I don’t relish “I told you so” moments but… well, I told you so.
There were plenty of good arguments for the 50bps rate cut Jerome Powell delivered last month, particularly when you consider the information available to the FOMC at the time. But if there were any good arguments on September 18 for delivering an additional 50bps of cuts by year-end, there were fewer such arguments on October 4, which is to say after the September jobs report suggested US labor market deceleration fears might’ve been overblown.
Regular readers will attest that I argued loudly for September’s 50bps cut, but just as loudly for a pause in November in light of subsequent data releases, which were uniformly firm.
The figure shows Fed cut pricing for 2024. Remember: We’re 50bps into it already. So, inside of 100 total basis points (where pricing is now) means a cut at both remaining meetings is no longer priced as a certainty. You can see the attendant selloff in twos.
Now, Fed officials are starting to sound non-committal about November’s assumed cut, and strategists are too. Take Torsten Slok, who last week said it’s “increasing[ly] likel[y] that the Fed will have to reverse course at its November meeting” in light of an economy which, at least at the aggregate level, simply doesn’t need rate cuts. The Atlanta Fed’s GDPNow tracker tips 3.4% for next week’s advance read on Q3 GDP, for example.
In “Say Less. Dear God, Say Less,” I noted that 10-year US yields were up very sharply since September’s Fed meeting. A couple of hours later, Bloomberg ran a hyperbolic, albeit highly effective, headline which loudly declared “Treasurys Plunge Like It’s 1995.” The point, obviously, was to draw a parallel with the last (and, on most accounts, the only) soft landing. The figure below’s just the change in twos in the 23 days following the first cut.
34bps this time and 34bps during the only historical soft landing. Seems fortuitous, right? Here’s hoping.

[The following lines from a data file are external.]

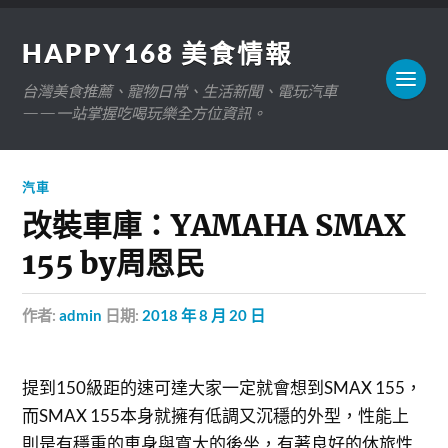
HAPPY168 美食情報
台灣美食推薦、寵物日常、生活新聞、電玩汽車
——一站掌握吃喝玩樂全方位資訊。
汽車
改裝車庫：YAMAHA SMAX
155 by周恩民
作者:
admin
日期:
2018 年 8 月 20 日
提到150級距的速可達大家一定就會想到SMAX 155，
而SMAX 155本身就擁有低調又沉穩的外型，性能上
則是有穩重的車身與寬大的後坐，有著良好的休旅性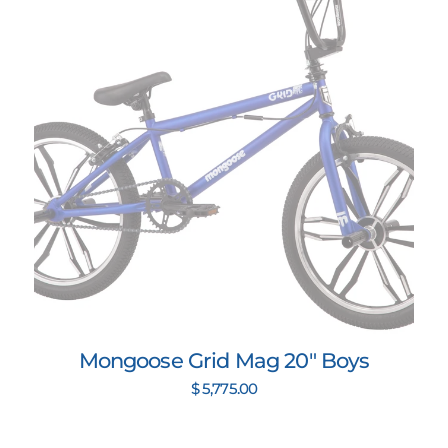
Mongoose Grid Mag 20" Boys
$ 5,775.00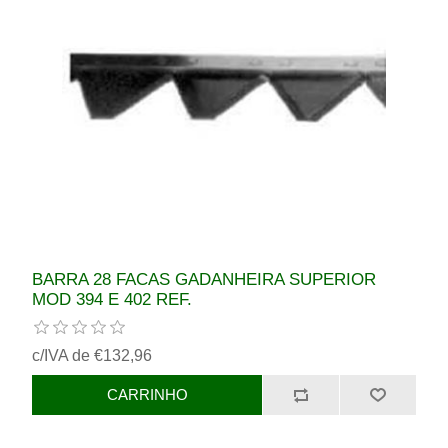
BARRA 28 FACAS GADANHEIRA SUPERIOR
MOD 394 E 402 REF.
c/IVA de €132,96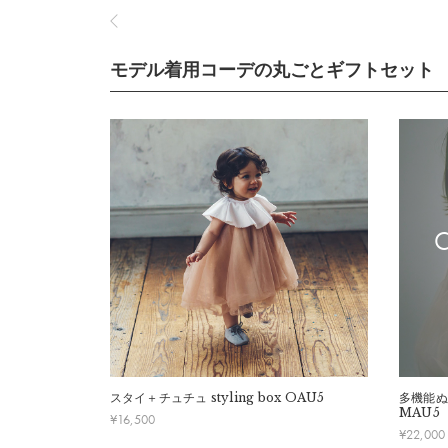
モデル着用コーデの丸ごとギフトセット
スタイ＋チュチュ
styling box OAU5
多機能ぬ
MAU5
¥
16,500
¥
22,000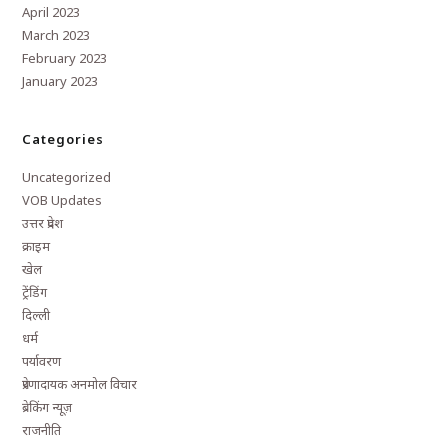
April 2023
March 2023
February 2023
January 2023
Categories
Uncategorized
VOB Updates
उत्तर प्रदेश
क्राइम
खेल
ट्रेंडिंग
दिल्ली
धर्म
पर्यावरण
प्रेरणादायक अनमोल विचार
ब्रेकिंग न्यूज़
राजनीति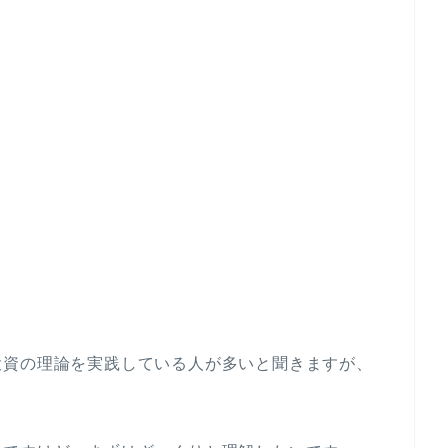
投資の理論を実践している人が多いと聞きますが、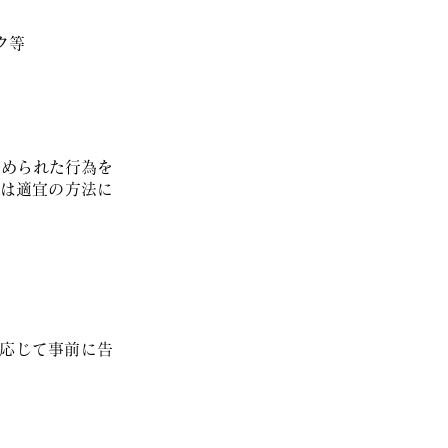
ク等
認められた行為を
は適宜の方法に
に応じて事前に告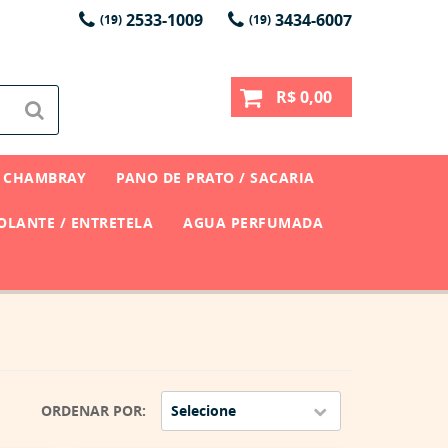
2533-1009
3434-6007
(19)
(19)
R$ 0,00
CHAMBRAY
PANO DE PRATO / SACARIA
LANTE / ENTRETELA
AGUA PERFUMADA
ORDENAR POR
Selecione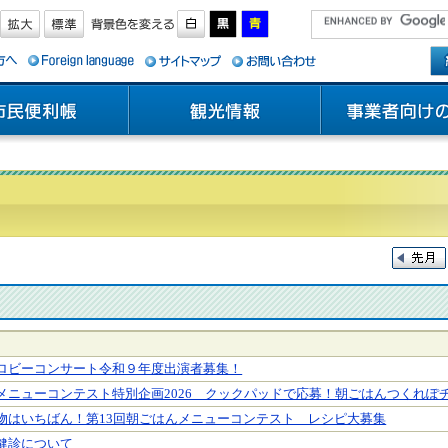
ロビーコンサート令和９年度出演者募集！
メニューコンテスト特別企画2026 クックパッドで応募！朝ごはんつくれぽ
物はいちばん！第13回朝ごはんメニューコンテスト レシピ大募集
健診について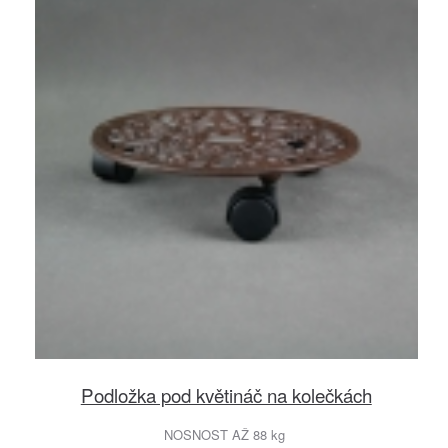
Podložka pod květináč na kolečkách
NOSNOST AŽ 88 kg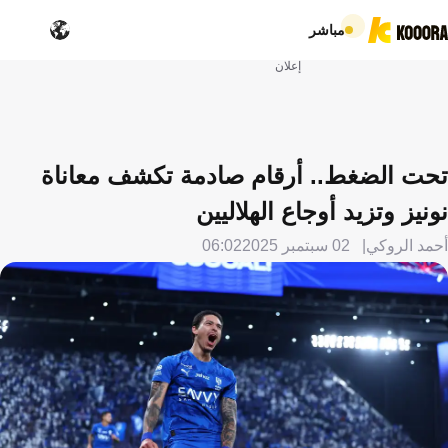
مباشر
إعلان
تحت الضغط.. أرقام صادمة تكشف معاناة
نونيز وتزيد أوجاع الهلاليين
أحمد الروكي
02 سبتمبر 2025
06:02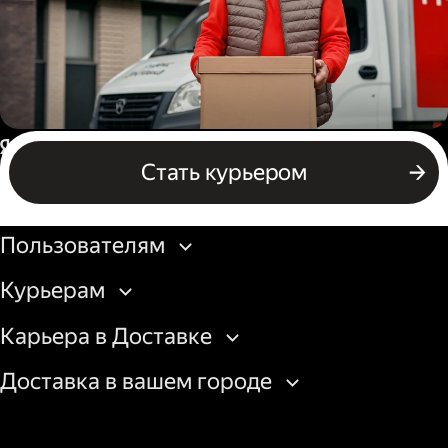
Водитель грузового авто
Россия
Стать курьером
Бизнесу
Пользователям
Курьерам
Карьера в Доставке
Доставка в вашем городе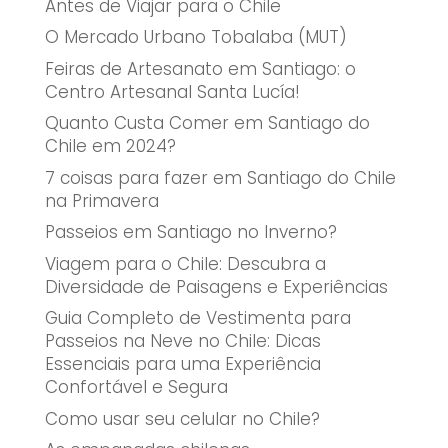
Antes de Viajar para o Chile
O Mercado Urbano Tobalaba (MUT)
Feiras de Artesanato em Santiago: o
Centro Artesanal Santa Lucía!
Quanto Custa Comer em Santiago do
Chile em 2024?
7 coisas para fazer em Santiago do Chile
na Primavera
Passeios em Santiago no Inverno?
Viagem para o Chile: Descubra a
Diversidade de Paisagens e Experiências
Guia Completo de Vestimenta para
Passeios na Neve no Chile: Dicas
Essenciais para uma Experiência
Confortável e Segura
Como usar seu celular no Chile?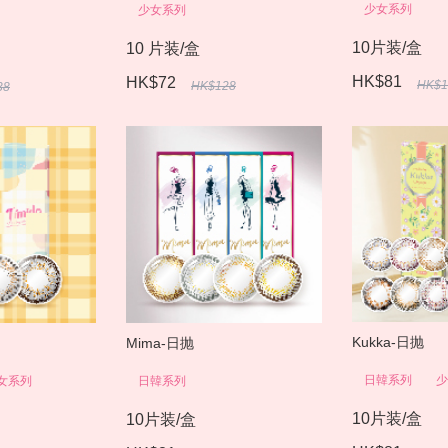
少女系列
少女系列
10片装/盒
10 片装/盒
HK$81
HK$72
HK$1
HK$128
38
Kukka-日抛
Mima-日抛
日韓系列
少
女系列
日韓系列
10片装/盒
10片装/盒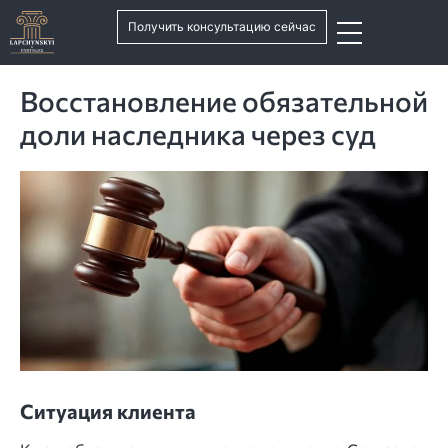
Получить консультацию сейчас
Восстановление обязательной
доли наследника через суд
Ситуация клиента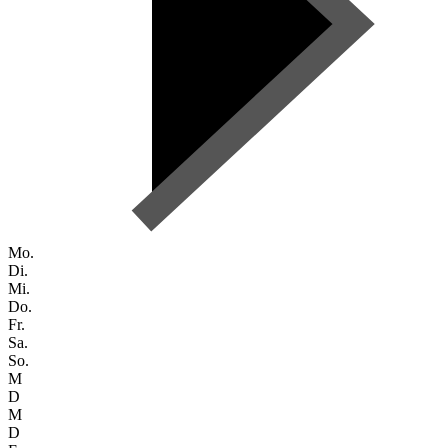
Mo.
Di.
Mi.
Do.
Fr.
Sa.
So.
M
D
M
D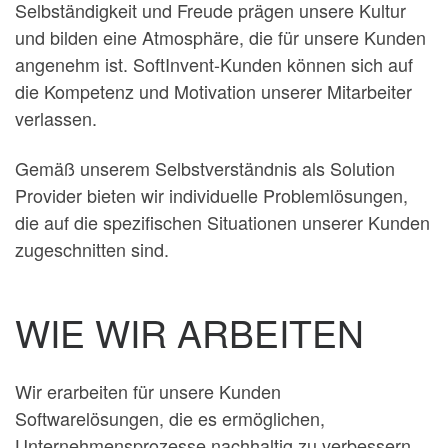
Selbständigkeit und Freude prägen unsere Kultur
und bilden eine Atmosphäre, die für unsere Kunden
angenehm ist. SoftInvent-Kunden können sich auf
die Kompetenz und Motivation unserer Mitarbeiter
verlassen.
Gemäß unserem Selbstverständnis als Solution
Provider bieten wir individuelle Problemlösungen,
die auf die spezifischen Situationen unserer Kunden
zugeschnitten sind.
WIE WIR ARBEITEN
Wir erarbeiten für unsere Kunden
Softwarelösungen, die es ermöglichen,
Unternehmensprozesse nachhaltig zu verbessern.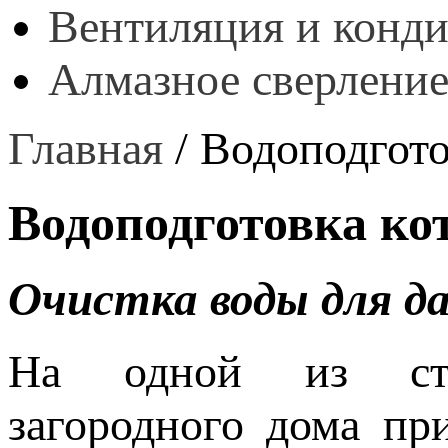
Вентиляция и конд
Алмазное сверление
Главная
/
Водоподгото
Водоподготовка ко
Очистка воды для да
На одной из стад
загородного дома при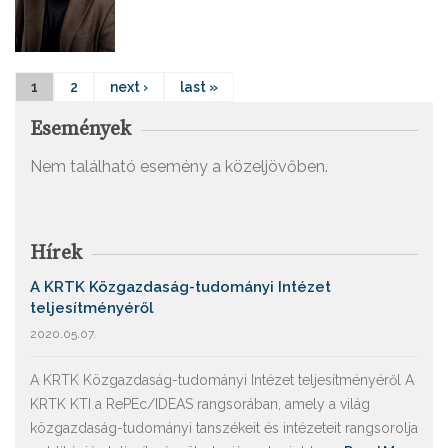
1
2
next ›
last »
Események
Nem található esemény a közeljövőben.
Hírek
A KRTK Közgazdaság-tudományi Intézet
teljesítményéről
2020.05.07.
A KRTK Közgazdaság-tudományi Intézet teljesítményéről A
KRTK KTI a RePEc/IDEAS rangsorában, amely a világ
közgazdaság-tudományi tanszékeit és intézeteit rangsorolja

Not that this needs repeating, but just in case: Next week’s going to be a real nail-biter. The Fed’ll be in the blackout and the macro docket is absolutely jam-packed. If the October jobs report looks anything like September’s release, the November FOMC meeting’s probably a pause. Everyone would be compelled to rethink the whole narrative just days before an election with the potential to shift that same narrative all over again. If, on the other hand, the October jobs report comes in soft, we’re back to talking about a slowdown and back to pricing rate cuts.
I suppose the most bearish outcome for bonds would be a week of warm macro data followed by a Trump win with a pliant Congress. The most bullish outcome for bonds would be the opposite: Cool data and President Harris with a split legislature.